Non c'era un motivo preciso, semplicemente non sapeva spiegarselo.
Si svegliò presto e andò a fare colazione senza il suo migliore amico che gli ronzasse intorno.
Strano, ma piacevole.

Ogni tanto si chiedeva se davvero non avesse bisogno di una settimana di pausa da tutte le stressanti attenzioni di James – così si chiamava.

Quella mattina filava stranamente tutto troppo liscio — pensò.

Decise dunque di andare a lezione in anticipo, per godersi al meglio quella strana tranquillità interiore che pian piano stava rimpiazzando il suo cattivo umore mattutino.

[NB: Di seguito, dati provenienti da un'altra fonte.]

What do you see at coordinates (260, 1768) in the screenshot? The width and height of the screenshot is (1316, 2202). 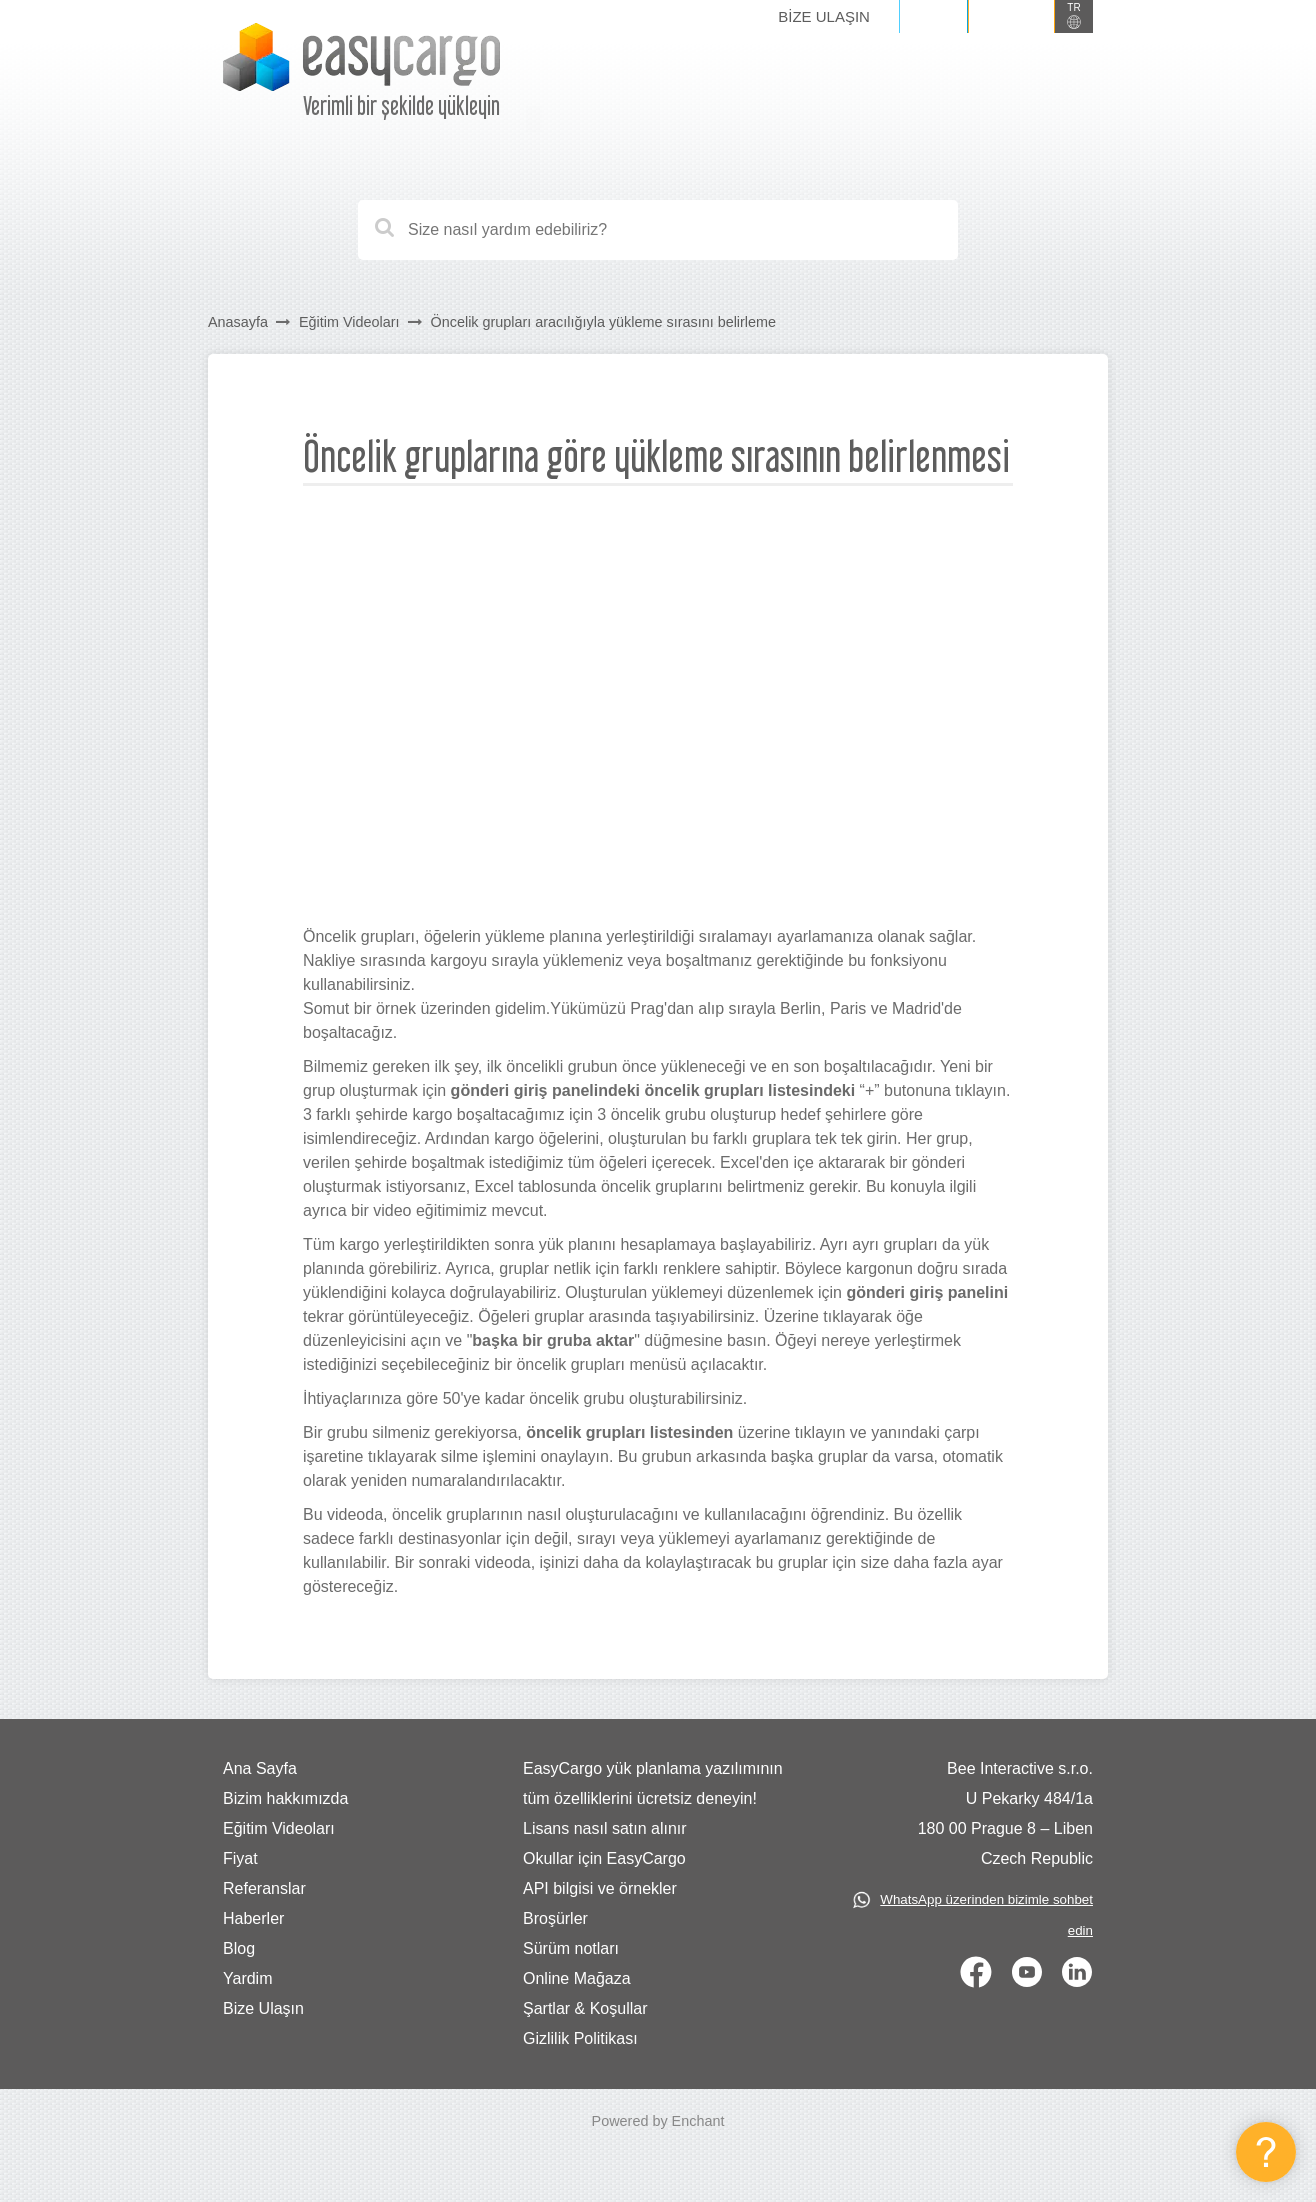 I see `Ana Sayfa` at bounding box center [260, 1768].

Non fece in tempo a salire i primi gradini che conducevano ai piani superiori dell'edificio, che una miriade di studenti corse letteralmente giù dalla lunga rampa di scale, dirigendosi verso la sala comune degli Usignoli, il Glee club del collegio.

Ogni giorno la stessa storia.

La vita alla Dalton era così dannatamente facile, o meglio, monotona.
Al Mc Kinley, la sua vecchia scuola, Kurt si era rassegnato: non sarebbe mai tornato a casa senza qualche livido sulle braccia dovuto agli spintoni contro gli armadietti di quel Dave Karofsky.